Last time I suggested that the best predictive model we could hope for in terms of the final Premiership standings would have a STDEV of ~9.25 points over the course of a season, because random variation can play a pretty big role over a small sample of games. However, as I’m not entirely sure this method captures the nuance of a 3-1-0 points system (hence why I debated between using 3 points and 2.74 as the multiplier in the last post) then lets I’m going to go about it another way, and see how well the methods agree. This time I’m following Phil’s methodology in this post, whereby the variance is determined as the outcome of actual game results.

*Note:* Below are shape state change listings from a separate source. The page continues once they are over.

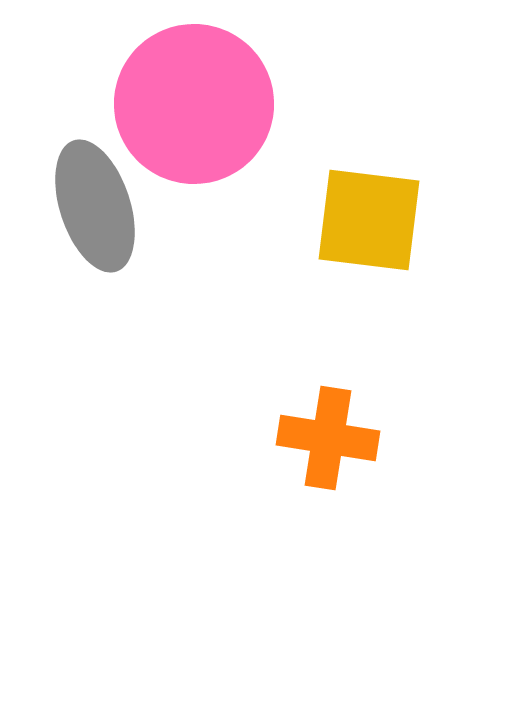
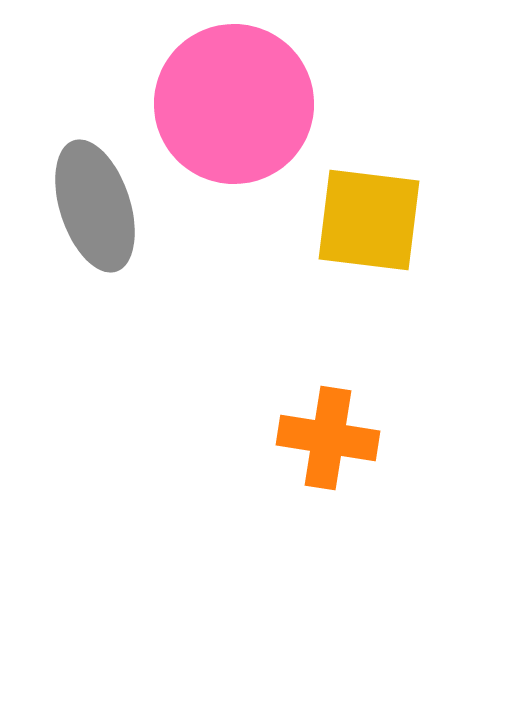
pink circle: moved 40 px right
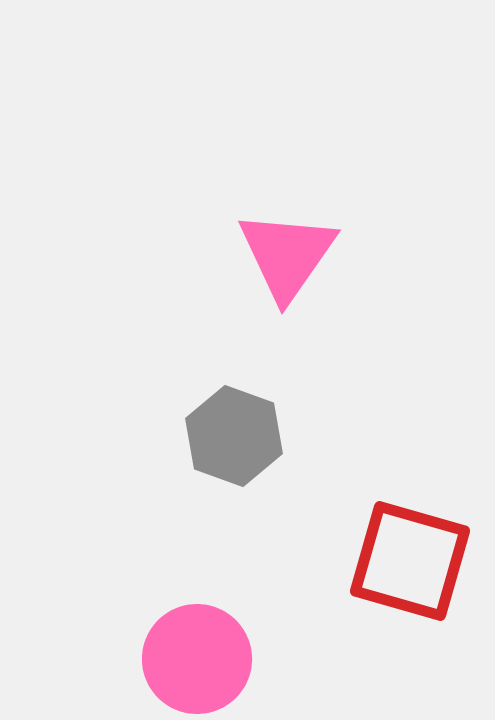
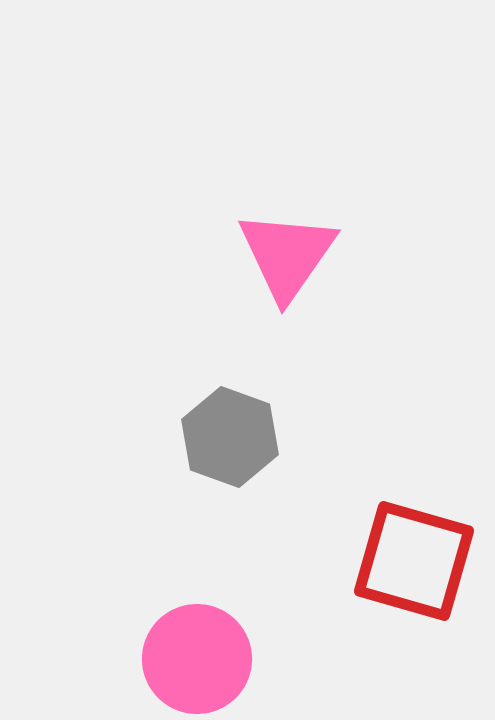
gray hexagon: moved 4 px left, 1 px down
red square: moved 4 px right
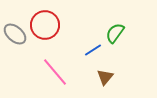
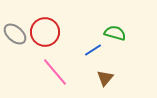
red circle: moved 7 px down
green semicircle: rotated 70 degrees clockwise
brown triangle: moved 1 px down
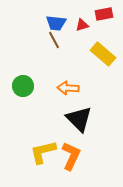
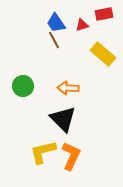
blue trapezoid: rotated 50 degrees clockwise
black triangle: moved 16 px left
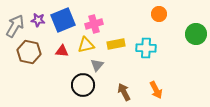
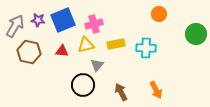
brown arrow: moved 3 px left
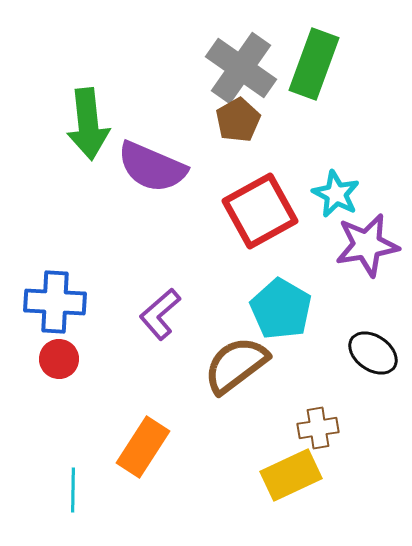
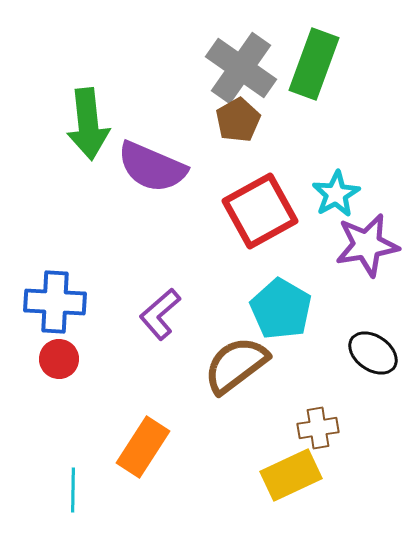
cyan star: rotated 15 degrees clockwise
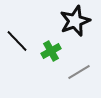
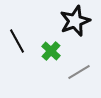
black line: rotated 15 degrees clockwise
green cross: rotated 18 degrees counterclockwise
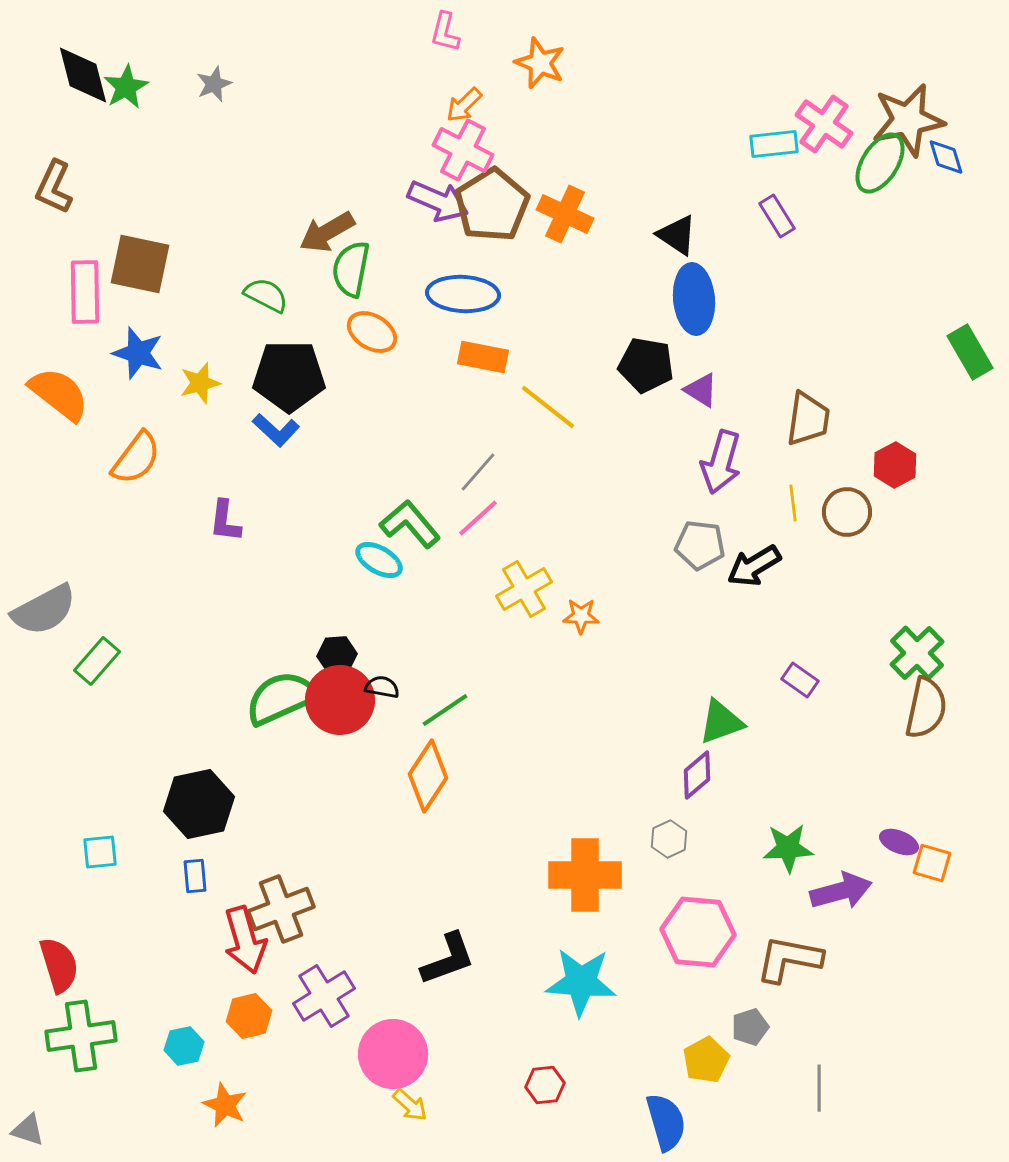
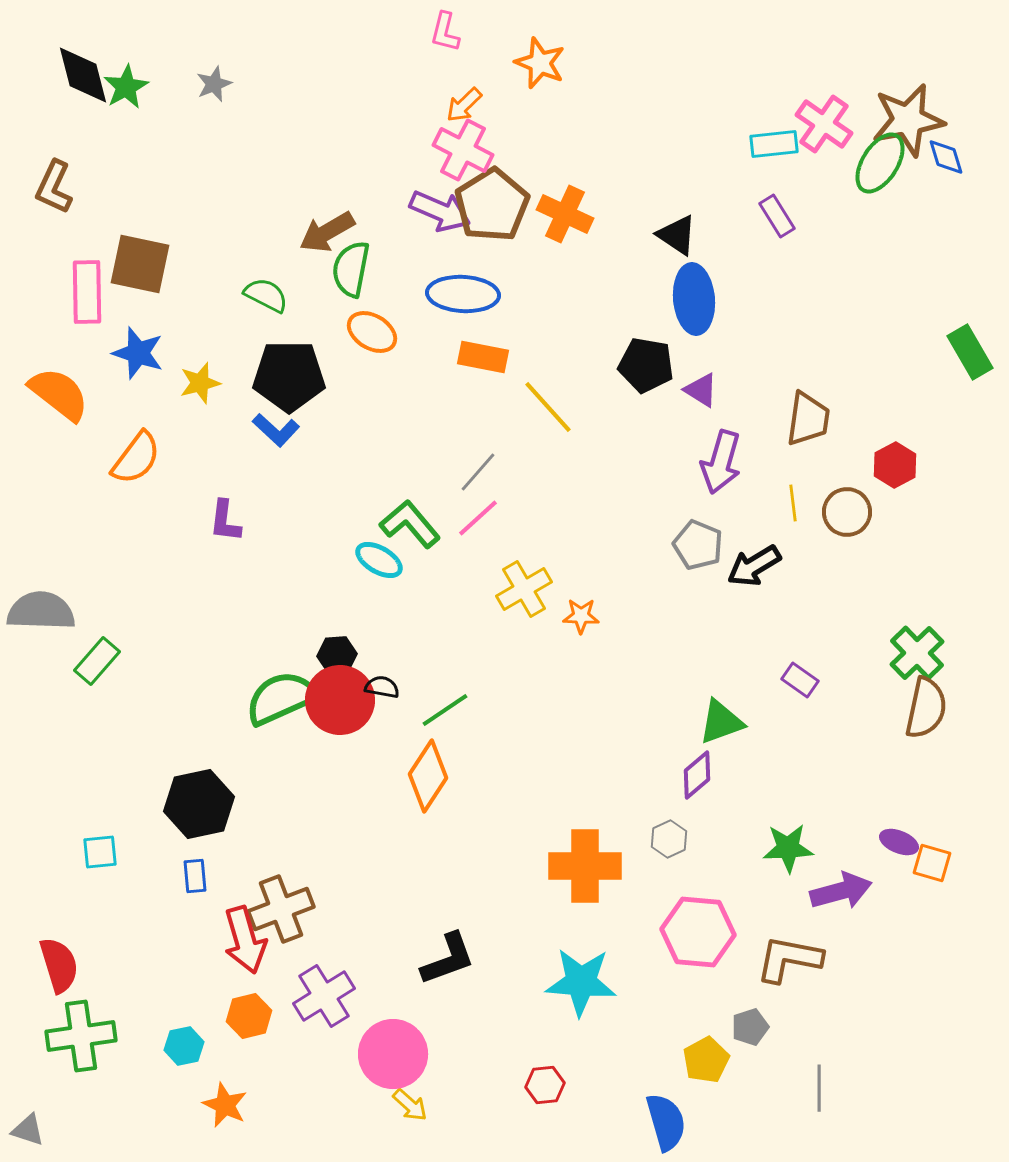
purple arrow at (438, 201): moved 2 px right, 10 px down
pink rectangle at (85, 292): moved 2 px right
yellow line at (548, 407): rotated 10 degrees clockwise
gray pentagon at (700, 545): moved 2 px left; rotated 15 degrees clockwise
gray semicircle at (44, 610): moved 3 px left, 1 px down; rotated 150 degrees counterclockwise
orange cross at (585, 875): moved 9 px up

So the average team scores 52.075 points a season, or 1.370 points per game, on the back of 14.075 wins, 9.85 draws, and 14.075 defeats. The standard deviation is thus calculated as follows:
STDEV = ((14.075*(3-1.37)^2)+(9.85*(1-1.37)^2)+(14.075*(0-1.37)^2))/(38-1) = 1.76
The variance is then determined by multiplying this number by the number of games (38), and taking the square root, which gives us a value of the random variation of 8.18 points, lower than the 9.25 seen last time. If we take yesterdays number and multiply by 2.74 instead of 3 (i.e., by the number of points actually scored in games as opposed to the number of points for a win) then the number comes out as 8.45, which is markedly closer. I’m still not entirely sure I’ve convinced myself which is the best to use though, so for now I’ll use the two extremes, and say that the amount of random variation is somewhere between 8.18 and 9.25 points over a 38 game season.
What we actually observe (over 12 seasons – 240 team seasons – of data) is that the variation is 16.32, and using the following equation we can determine how much of the variation is random, and how much of it is due to talent.

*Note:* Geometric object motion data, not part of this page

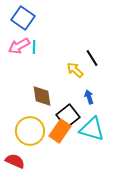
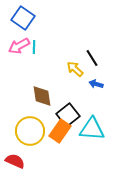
yellow arrow: moved 1 px up
blue arrow: moved 7 px right, 13 px up; rotated 56 degrees counterclockwise
black square: moved 1 px up
cyan triangle: rotated 12 degrees counterclockwise
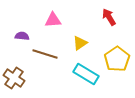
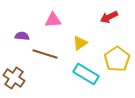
red arrow: rotated 84 degrees counterclockwise
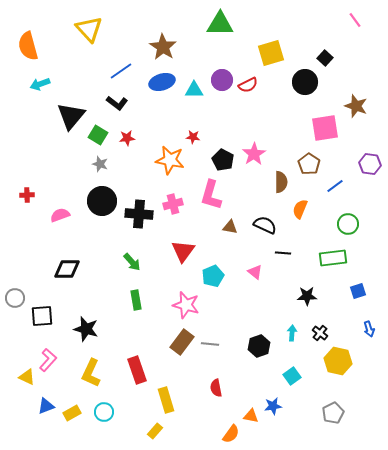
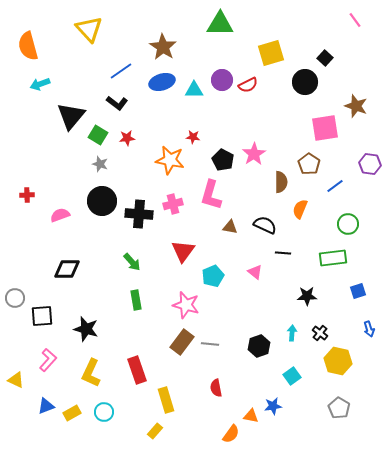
yellow triangle at (27, 377): moved 11 px left, 3 px down
gray pentagon at (333, 413): moved 6 px right, 5 px up; rotated 15 degrees counterclockwise
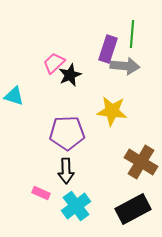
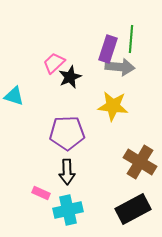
green line: moved 1 px left, 5 px down
gray arrow: moved 5 px left, 1 px down
black star: moved 2 px down
yellow star: moved 1 px right, 5 px up
brown cross: moved 1 px left
black arrow: moved 1 px right, 1 px down
cyan cross: moved 8 px left, 4 px down; rotated 24 degrees clockwise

Variation (observed) = Variation (random) + Variation (talent)
So at one end of the scale
Variation (talent) = 16.32^2 – 8.18^2 = 14.12^2
In this scenario 37% of the variation is random, and 63% is talent
And at the other end of the scale
Variation (talent) = 16.32^2 – 9.25^2 = 13.45^2
In this scenario 41% of the variation is random, and 59% is talent
So we have a pretty good agreement – the amount of variation in the points scored by Premiership teams is 37-41% due to random variation, and 59-63% due to the variation in talent in the league. This also suggests we’d expect the spread of talent to be sufficient that, even if there were no random variation we’d expect ~1 team per season to score more than 80 points OR less than 24 based on the variation in talent alone.

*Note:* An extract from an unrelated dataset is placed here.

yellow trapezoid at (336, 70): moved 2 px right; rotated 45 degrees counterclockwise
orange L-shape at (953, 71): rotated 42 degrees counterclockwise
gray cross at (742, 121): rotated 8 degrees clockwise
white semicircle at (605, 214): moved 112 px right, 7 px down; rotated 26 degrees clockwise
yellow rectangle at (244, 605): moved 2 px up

In this case the observed variation is 14.13 points, which is markedly smaller than the Premiership. This fits well with the plot I posted when I compared the two leagues, with the middle of the La Liga table historically being significantly more bunched than the Premiership. The lower limit on the amount of random variation in La Liga is 8.22 points, and the upper limit is 9.25 points. Using these numbers we find that the variation in talent is 11.49 and 10.68 points respectively, meaning 42-46% of the observed variation is due to random variation, with the other 54-58% due to the variation in talent.
That home advantage exists probably means these values are a slight underestimation in the proportion due to talent, but I’m confident they’re in the right ballpark. There’s still a solid amount of information to mine from variation so I’ll probably revisit this in the near future. I also want to go back and re-calculate at what point in the season talent overtakes luck as the dominant factor using this method – I figure it’ll be within a few of the 18 proposed last time, but it’s worth checking.